Work instructions | Search the records for the string "Redesignated" and copy every line in which it appears.

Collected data
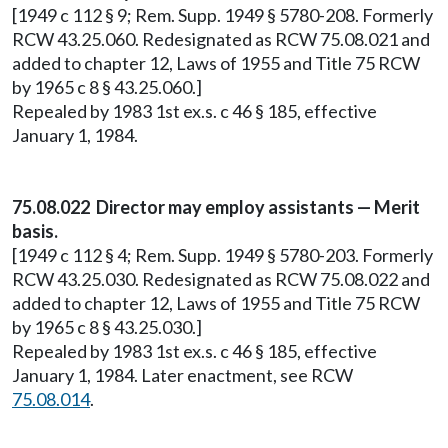
[1949 c 112 § 9; Rem. Supp. 1949 § 5780-208. Formerly
RCW 43.25.060. Redesignated as RCW 75.08.021 and
added to chapter 12, Laws of 1955 and Title 75 RCW
by 1965 c 8 § 43.25.060.]
Repealed by 1983 1st ex.s. c 46 § 185, effective
January 1, 1984.
75.08.022 Director may employ assistants — Merit
basis.
[1949 c 112 § 4; Rem. Supp. 1949 § 5780-203. Formerly
RCW 43.25.030. Redesignated as RCW 75.08.022 and
added to chapter 12, Laws of 1955 and Title 75 RCW
by 1965 c 8 § 43.25.030.]
Repealed by 1983 1st ex.s. c 46 § 185, effective
January 1, 1984. Later enactment, see RCW
75.08.014
.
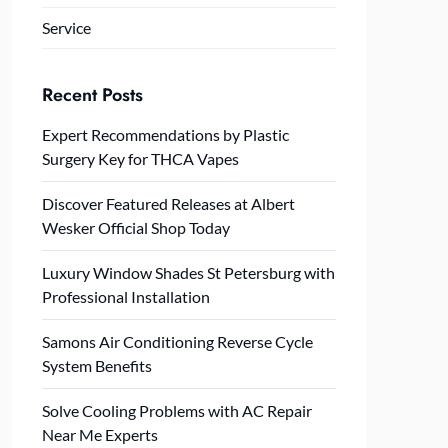
Service
Recent Posts
Expert Recommendations by Plastic
Surgery Key for THCA Vapes
Discover Featured Releases at Albert
Wesker Official Shop Today
Luxury Window Shades St Petersburg with
Professional Installation
Samons Air Conditioning Reverse Cycle
System Benefits
Solve Cooling Problems with AC Repair
Near Me Experts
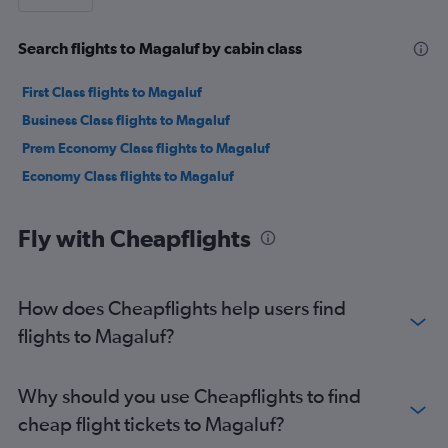
Search flights to Magaluf by cabin class
First Class flights to Magaluf
Business Class flights to Magaluf
Prem Economy Class flights to Magaluf
Economy Class flights to Magaluf
Fly with Cheapflights
How does Cheapflights help users find
flights to Magaluf?
Why should you use Cheapflights to find
cheap flight tickets to Magaluf?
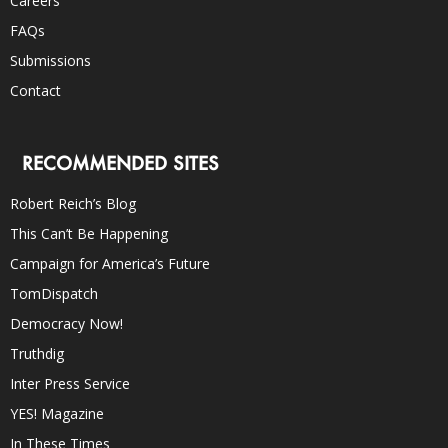
Careers
FAQs
Submissions
Contact
RECOMMENDED SITES
Robert Reich’s Blog
This Can’t Be Happening
Campaign for America’s Future
TomDispatch
Democracy Now!
Truthdig
Inter Press Service
YES! Magazine
In These Times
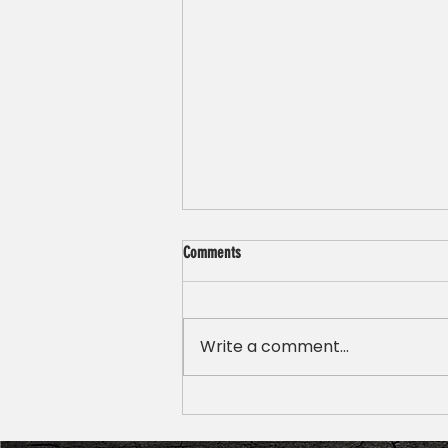
Comments
Write a comment...
Emergency Dentist vs Regular Dentist:
What’s the Difference?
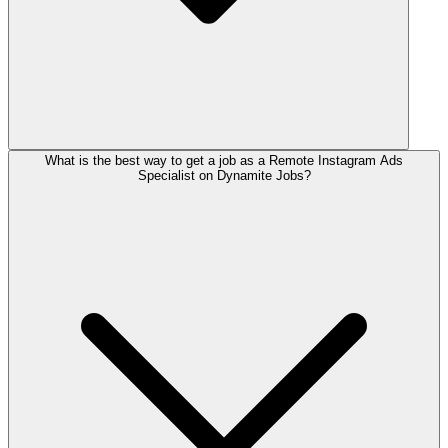
What is the best way to get a job as a Remote Instagram Ads
Specialist on Dynamite Jobs?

Output for this task |
RCW 43.25.060. Redesignated as RCW 75.08.021 and
RCW 43.25.030. Redesignated as RCW 75.08.022 and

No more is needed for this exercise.